堀畑(以下 堀): 私は当時パリコレのパの字も知らない程でした。大学では哲学を学んでいまして、アパレル、ファッションからは全く縁遠い世界でした。学問研究に没頭し、ドイツに留学したりとかもしていましたし、その頃はもちろん結局学者になろうと思っていたので、今後は大学院博士課程に進み…と思っていました。
でもすごく狭い世界なんですよ。自分の足元を掘り続けていくような学問なので、共有できる人が、もしかしたら世界に10人いるかな?という世界で。そういうことに虚しさを段々感じるようになっていて、自分が生きる屍になっているなぁとある日気づいて。もっと広い世界の人とコミュニケーションできるような仕事につきたいなとそのときに思いました。もちろんかなり悩みましたけどね。
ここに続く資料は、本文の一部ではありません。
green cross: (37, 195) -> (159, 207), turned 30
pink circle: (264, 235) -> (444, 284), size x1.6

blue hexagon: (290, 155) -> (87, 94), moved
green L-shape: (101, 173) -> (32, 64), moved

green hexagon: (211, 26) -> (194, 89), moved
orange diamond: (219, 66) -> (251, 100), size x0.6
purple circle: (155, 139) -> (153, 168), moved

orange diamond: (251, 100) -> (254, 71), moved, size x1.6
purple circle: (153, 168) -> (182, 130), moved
n: 意外ですね、でもなぜ哲学を学んでいたという所からファッションを選んだのですか?
堀: 色々な出会いがあったんですよ。京都でモードのジャポニズム展というのがあり、そこで日本のデザイナーがこんな事をしているのかということを初めて知りました。そしてその時に初めてYohji Yamamotoとか、ISSEY MIYAKE、COMME des GARCONSとかを知り、すごいなぁと思ったんです。そのときにファッション批評を哲学サイドからしていらっしゃる鷲田清一さんの文章を読み、この世界でデザイナーではなくても、クリエイティブなメゾンでスタッフとして働きたいと思いました。そのためには専門的な知識が必要だと思い、文化服装学院へ。
n: 文化服装学院でお2人が出会ったのですか?
堀: はい、文化服装学院で1番最初の基礎科のクラスで同級生になったのが、関口です。お互いに大学卒業後ということもあり、意気投合しました。そして1年生の夏くらいから一緒に舞台衣装などを作っていました。
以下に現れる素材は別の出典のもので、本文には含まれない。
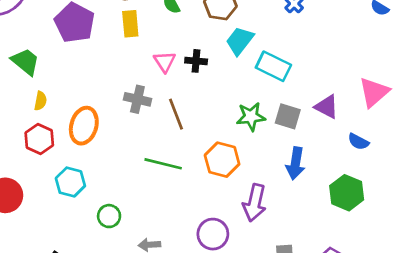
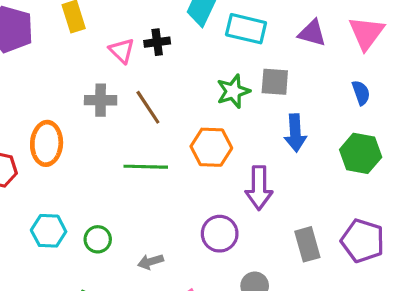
purple triangle: (327, 107) -> (312, 33), moved
blue semicircle: (358, 142) -> (361, 93), turned -125
cyan hexagon: (70, 182) -> (49, 231), moved

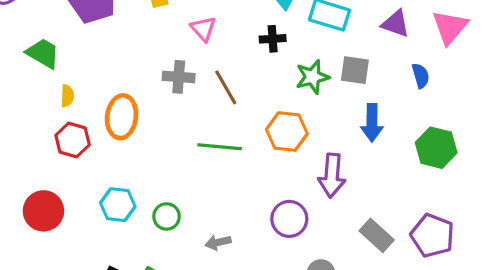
black cross: (157, 42) -> (273, 39), moved
blue semicircle: (361, 93) -> (421, 76), moved
gray rectangle: (307, 244) -> (377, 235), turned -36

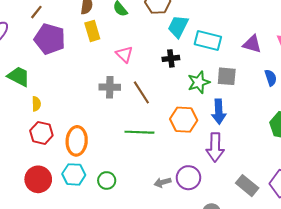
orange ellipse: (122, 117) -> (77, 141), moved
blue arrow: (372, 123) -> (219, 112), moved
red circle: (43, 211) -> (38, 179), moved
gray arrow: (218, 242) -> (162, 182), moved

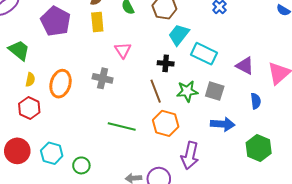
brown line: (141, 92) -> (156, 91), moved
blue arrow: (219, 112) -> (223, 124), moved, turned -95
orange ellipse: (77, 141) -> (61, 84), moved

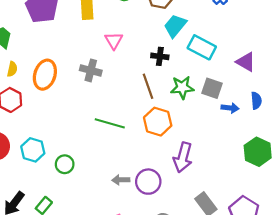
blue arrow: (223, 124) -> (230, 108), moved, size x0.7

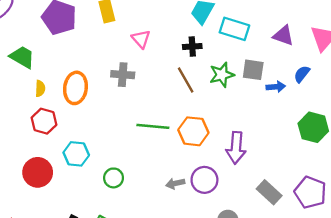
blue semicircle: (256, 101) -> (302, 74), turned -126
orange hexagon: (158, 122) -> (193, 131), moved
cyan hexagon: (33, 150) -> (76, 154), moved

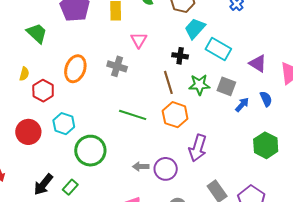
blue semicircle: (302, 74) -> (266, 99), turned 105
blue arrow: (276, 87) -> (242, 105), turned -56
yellow semicircle: (40, 88) -> (24, 74), moved
orange hexagon: (193, 131) -> (175, 115), moved
green circle: (114, 178) -> (90, 151), size x1.8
n: そのころからいつかは2人でブランドをと思っていたのですか?
関: いや、まったく考えていませんでした(笑)。なんかクリエイティブな仕事がしたいと思っていて、ブランドを立ち上げるというよりは1つの会社で、自分が力を発揮できる場所を探していました。独立とかはまったく考えていなくって。
堀: ただ、「なにか新しい誰もやっていない切り口のものを」とはお互いずっと思っていました。その考えがまとまり始めたのが働き始めてから5年目くらいの頃ですね。
2人でなにか人がやっていないような事をするなら価値がある、既に人がやっているもののセンスを良くするだけならばやる意味がない。ですけど、その後すぐにブランドを立ち上げたわけではなく2人でロンドンへ行きました。
n: お互いに思い続けていたんですね、なぜロンドンを選んだのですか?
関: 1つは英語。パリでも使えますし、スキルとして欲しかったというのもあります。NYではなくロンドンを選んだのはヨーロッパ側の方が私達の感覚に近いと思ったので。
堀: 自分達でまだ名前も決まっていなかった「matohu」の大まかなコンセプトを考えながら1年ロンドンで生活しました。ヨーロッパという環境において2人でコンセプトに対し、ひたすら掘り下げていきました。1年かけて、「こういう風にしたらよいのでは?」と真剣に。それで日本に戻り、小さいアトリエを借りて、服作りを始めました。